=== BRIEF ===
Read the data below. Every line holding the string "veya" must be copied.

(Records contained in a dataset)
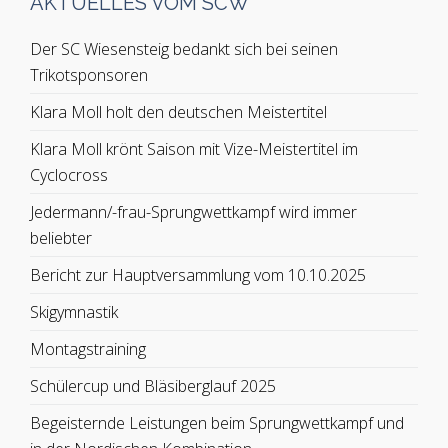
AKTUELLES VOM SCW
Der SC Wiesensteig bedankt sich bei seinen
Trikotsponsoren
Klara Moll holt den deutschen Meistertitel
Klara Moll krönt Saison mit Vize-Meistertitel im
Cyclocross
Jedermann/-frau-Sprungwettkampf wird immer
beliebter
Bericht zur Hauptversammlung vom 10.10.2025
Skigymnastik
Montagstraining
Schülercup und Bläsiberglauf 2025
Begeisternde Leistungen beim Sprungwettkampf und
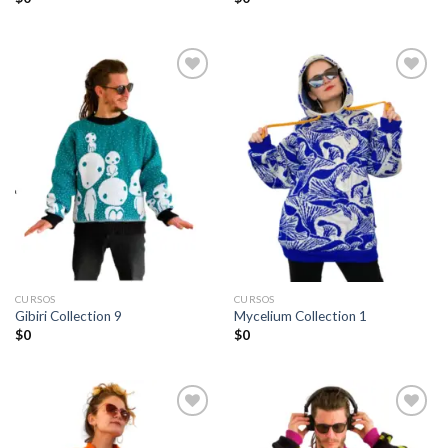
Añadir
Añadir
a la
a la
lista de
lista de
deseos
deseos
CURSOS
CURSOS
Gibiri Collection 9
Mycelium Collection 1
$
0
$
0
---
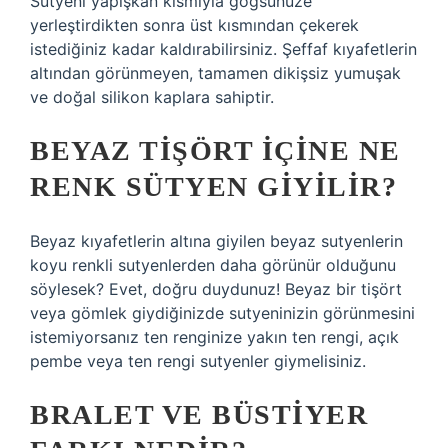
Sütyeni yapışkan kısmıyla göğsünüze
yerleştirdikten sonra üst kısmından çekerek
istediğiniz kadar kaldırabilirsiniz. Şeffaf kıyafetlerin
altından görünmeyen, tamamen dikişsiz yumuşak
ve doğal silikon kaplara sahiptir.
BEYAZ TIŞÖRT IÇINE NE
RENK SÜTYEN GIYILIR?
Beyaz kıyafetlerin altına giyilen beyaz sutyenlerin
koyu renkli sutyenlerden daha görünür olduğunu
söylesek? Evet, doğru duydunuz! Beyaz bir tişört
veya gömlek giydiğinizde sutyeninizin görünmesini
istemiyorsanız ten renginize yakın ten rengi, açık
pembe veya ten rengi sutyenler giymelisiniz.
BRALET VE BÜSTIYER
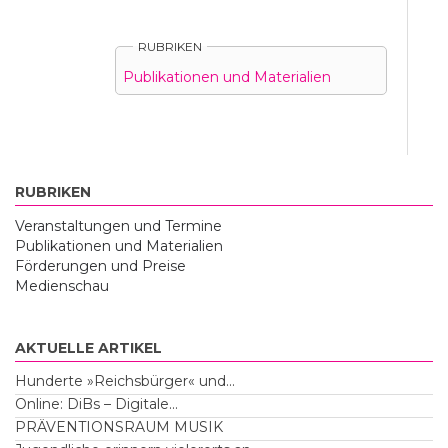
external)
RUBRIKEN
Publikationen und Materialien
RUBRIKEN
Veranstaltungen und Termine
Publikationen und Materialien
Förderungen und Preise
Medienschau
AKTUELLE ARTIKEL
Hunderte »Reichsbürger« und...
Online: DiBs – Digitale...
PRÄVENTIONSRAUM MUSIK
---
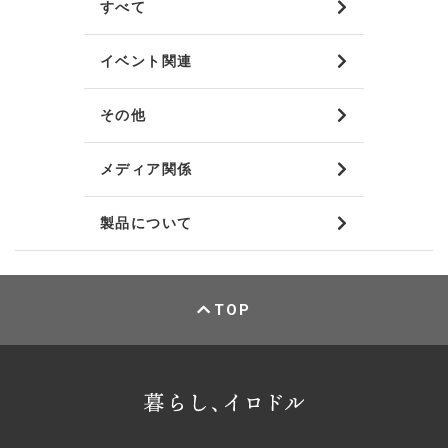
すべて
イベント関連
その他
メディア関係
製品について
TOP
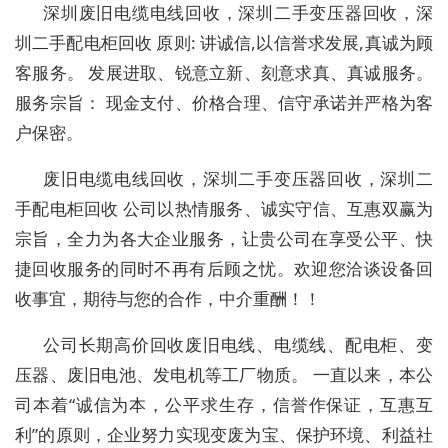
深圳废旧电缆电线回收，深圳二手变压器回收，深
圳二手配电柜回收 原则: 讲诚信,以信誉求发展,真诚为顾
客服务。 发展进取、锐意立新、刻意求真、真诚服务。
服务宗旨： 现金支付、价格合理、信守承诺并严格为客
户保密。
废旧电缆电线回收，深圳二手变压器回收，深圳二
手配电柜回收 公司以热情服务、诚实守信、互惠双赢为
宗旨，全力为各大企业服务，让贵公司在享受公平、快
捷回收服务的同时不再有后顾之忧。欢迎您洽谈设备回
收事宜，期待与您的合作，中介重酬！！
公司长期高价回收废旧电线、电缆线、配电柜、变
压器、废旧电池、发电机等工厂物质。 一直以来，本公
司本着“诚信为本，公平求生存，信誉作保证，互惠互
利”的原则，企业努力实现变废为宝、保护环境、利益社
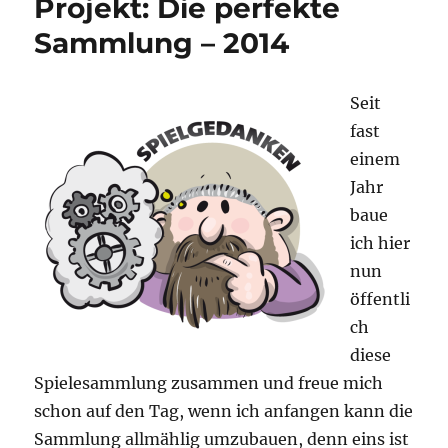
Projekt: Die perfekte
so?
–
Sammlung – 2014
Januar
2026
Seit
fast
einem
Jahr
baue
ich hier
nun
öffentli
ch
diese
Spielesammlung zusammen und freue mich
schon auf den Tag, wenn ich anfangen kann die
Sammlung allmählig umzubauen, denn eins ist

=== ANSWER AREA ===
veya gömlek giydiğinizde sutyeninizin görünmesini
pembe veya ten rengi sutyenler giymelisiniz.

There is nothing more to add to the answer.